As I watched some of the posts coming through to Chase Nasca's feed I became aware of how tough this is. Some of the videos said vague things like "I don't want to be here tomorrow" -- should that be censored? One could argue that a caption like this promotes suicide, but what if the user posted it as a joke? Or what if they were referring to school, rather than life itself? Human moderators have only a few seconds to watch a video and decide whether to take it down. That's why the policies around what should stay up and what should come down are so important.

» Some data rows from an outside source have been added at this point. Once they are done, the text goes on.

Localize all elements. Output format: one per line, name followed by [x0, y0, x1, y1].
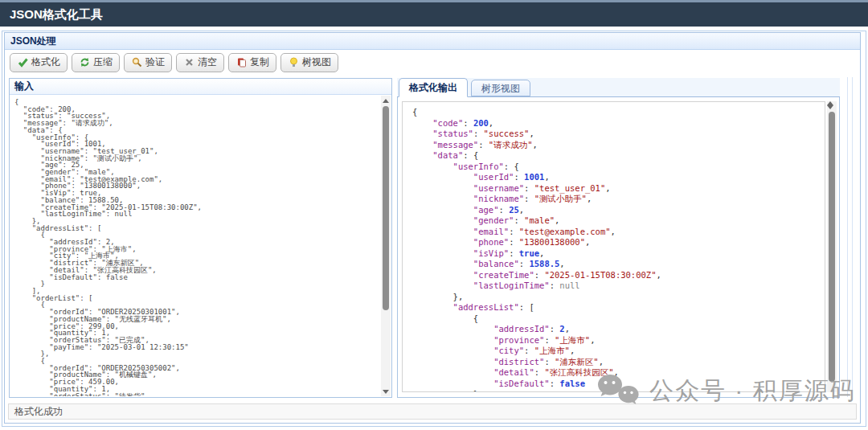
scroll-down-icon[interactable] [827, 105, 837, 109]
copy-button-label: 复制 [250, 55, 269, 69]
input-panel-header: 输入 [10, 79, 391, 95]
input-vertical-scrollbar[interactable] [381, 96, 391, 396]
app-title: JSON格式化工具 [10, 7, 103, 21]
output-tabbar: 格式化输出 树形视图 [397, 78, 840, 97]
output-scrollbar-thumb[interactable] [829, 112, 835, 382]
output-panel: 格式化输出 树形视图 { "code": 200, "status": "suc… [397, 78, 840, 398]
treeview-button[interactable]: 树视图 [280, 53, 338, 72]
statusbar: 格式化成功 [8, 403, 857, 420]
scroll-up-icon[interactable] [381, 96, 391, 105]
output-body: { "code": 200, "status": "success", "mes… [397, 97, 840, 398]
tab-formatted-output[interactable]: 格式化输出 [399, 78, 468, 97]
input-scrollbar-thumb[interactable] [383, 106, 389, 310]
copy-clipboard-icon [235, 57, 247, 68]
output-code: { "code": 200, "status": "success", "mes… [402, 101, 825, 392]
tab-formatted-output-label: 格式化输出 [409, 82, 457, 93]
panel-header: JSON处理 [5, 33, 860, 50]
input-panel-title: 输入 [14, 80, 34, 92]
outer-container: JSON处理 格式化 压缩 验证 清空 [2, 31, 866, 427]
input-code[interactable]: { "code": 200, "status": "success", "mes… [10, 96, 380, 396]
format-button-label: 格式化 [31, 55, 60, 69]
clear-button[interactable]: 清空 [176, 53, 224, 72]
panel-title: JSON处理 [10, 35, 56, 47]
validate-button-label: 验证 [145, 55, 165, 69]
content-area: 输入 { "code": 200, "status": "success", "… [5, 76, 860, 399]
compress-button[interactable]: 压缩 [72, 53, 120, 72]
app-titlebar: JSON格式化工具 [0, 0, 868, 27]
treeview-button-label: 树视图 [302, 55, 331, 69]
format-check-icon [17, 57, 28, 68]
compress-button-label: 压缩 [93, 55, 113, 69]
validate-magnifier-icon [131, 57, 142, 68]
format-button[interactable]: 格式化 [10, 53, 68, 72]
json-panel: JSON处理 格式化 压缩 验证 清空 [4, 32, 861, 424]
right-gutter [847, 77, 853, 397]
tab-tree-view[interactable]: 树形视图 [471, 80, 530, 96]
validate-button[interactable]: 验证 [124, 53, 172, 72]
status-text: 格式化成功 [14, 406, 63, 417]
scroll-down-icon[interactable] [381, 387, 391, 396]
compress-arrows-icon [79, 57, 90, 68]
tab-tree-view-label: 树形视图 [481, 83, 520, 94]
clear-x-icon [183, 57, 194, 68]
treeview-bulb-icon [288, 57, 299, 68]
input-panel: 输入 { "code": 200, "status": "success", "… [9, 78, 392, 398]
output-vertical-scrollbar[interactable] [827, 101, 837, 392]
copy-button[interactable]: 复制 [228, 53, 276, 72]
clear-button-label: 清空 [198, 55, 217, 69]
toolbar: 格式化 压缩 验证 清空 复制 [5, 50, 860, 75]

Hello, thanks for the AMA.
Clearly there needs to be some sort of regulation surrounding social media algorithms in general (not just TikTok's) as it is an armistice race between tech companies to generate engagement and revenue. However, we've seen congress fail to even come up with decent rules on how the internet should be moderated.
What do you think some ways we as a society could help alleviate the negative impact of social media algorithms outside of government regulation since that's probably not happening anytime soon?
I think we should be calling on these companies to be more transparent with their algorithmic design. Researchers should be able to study these algorithms so we can fully understand their impact on kids. It's hard to regulate -- and research -- an industry we don't understand. And these companies are notoriously protective over their algorithms and intellectual property because its such a fiercely competitive space.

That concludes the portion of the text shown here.